#### Task goal
Repeat the records in full and exactly, omitting pictures.

#### Record excerpts
++++++++++

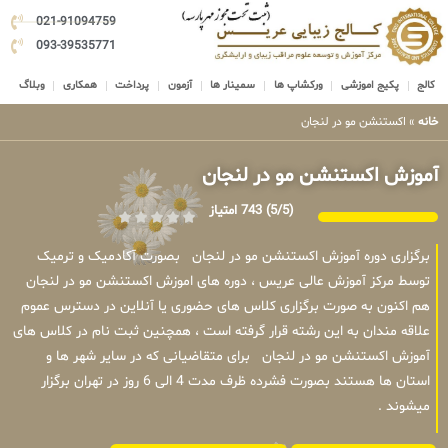
021-91094759
093-39535771
کالج
پکیج اموزشی
ورکشاپ ها
سمینار ها
آزمون
پرداخت
همکاری
وبلاگ
خانه
»
اکستنشن مو در لنجان
آموزش اکستنشن مو در لنجان
(5/5)
743 امتیاز
برگزاری دوره آموزش اکستنشن مو در لنجان بصورت آکادمیک و ترمیک
توسط مرکز آموزش عالی عریس ، دوره های اموزش اکستنشن مو در لنجان
هم اکنون به صورت برگزاری کلاس های حضوری یا آنلاین در دسترس عموم
علاقه مندان به این رشته قرار گرفته است ، همچنین ثبت نام در کلاس های
آموزش اکستنشن مو در لنجان برای متقاضیانی که در سایر شهر ها و
استان ها هستند بصورت فشرده ظرف مدت 4 الی 6 روز در تهران برگزار
میشوند .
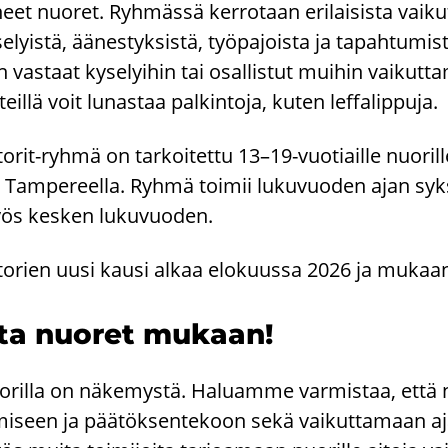
neet nuo­ret. Ryh­mäs­sä ker­ro­taan eri­lai­sis­ta vai­kut
se­lyis­tä, ää­nes­tyk­sis­tä, työ­pa­jois­ta ja ta­pah­tu­mis
 vas­taat ky­se­lyi­hin tai osal­lis­tut mui­hin vai­kut­ta­
­teil­lä voit lu­nas­taa pal­kin­to­ja, kuten lef­fa­lip­pu­ja.
orit-​ryhmä on tar­koi­tet­tu 13–19-​vuotiaille nuo­ril­
 Tam­pe­reel­la. Ryhmä toi­mii lu­ku­vuo­den ajan syk
s kes­ken lu­ku­vuo­den.
to­rien uusi kausi alkaa elo­kuus­sa 2026 ja mu­kaan 
ta nuo­ret mu­kaan!
­ril­la on nä­ke­mys­tä. Ha­luam­me var­mis­taa, että
mi­seen ja pää­tök­sen­te­koon sekä vai­kut­ta­maan aj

++++++++++

#### Task result
021-91094759
093-39535771
کالج
پکیج اموزشی
ورکشاپ ها
سمینار ها
آزمون
پرداخت
همکاری
وبلاگ
خانه
»
اکستنشن مو در لنجان
آموزش اکستنشن مو در لنجان
(5/5)
743 امتیاز
برگزاری دوره آموزش اکستنشن مو در لنجان بصورت آکادمیک و ترمیک
توسط مرکز آموزش عالی عریس ، دوره های اموزش اکستنشن مو در لنجان
هم اکنون به صورت برگزاری کلاس های حضوری یا آنلاین در دسترس عموم
علاقه مندان به این رشته قرار گرفته است ، همچنین ثبت نام در کلاس های
آموزش اکستنشن مو در لنجان برای متقاضیانی که در سایر شهر ها و
استان ها هستند بصورت فشرده ظرف مدت 4 الی 6 روز در تهران برگزار
میشوند .
neet nuo­ret. Ryh­mäs­sä ker­ro­taan eri­lai­sis­ta vai­kut
se­lyis­tä, ää­nes­tyk­sis­tä, työ­pa­jois­ta ja ta­pah­tu­mis
 vas­taat ky­se­lyi­hin tai osal­lis­tut mui­hin vai­kut­ta­
­teil­lä voit lu­nas­taa pal­kin­to­ja, kuten lef­fa­lip­pu­ja.
orit-​ryhmä on tar­koi­tet­tu 13–19-​vuotiaille nuo­ril­
 Tam­pe­reel­la. Ryhmä toi­mii lu­ku­vuo­den ajan syk
s kes­ken lu­ku­vuo­den.
to­rien uusi kausi alkaa elo­kuus­sa 2026 ja mu­kaan 
ta nuo­ret mu­kaan!
­ril­la on nä­ke­mys­tä. Ha­luam­me var­mis­taa, että
mi­seen ja pää­tök­sen­te­koon sekä vai­kut­ta­maan aj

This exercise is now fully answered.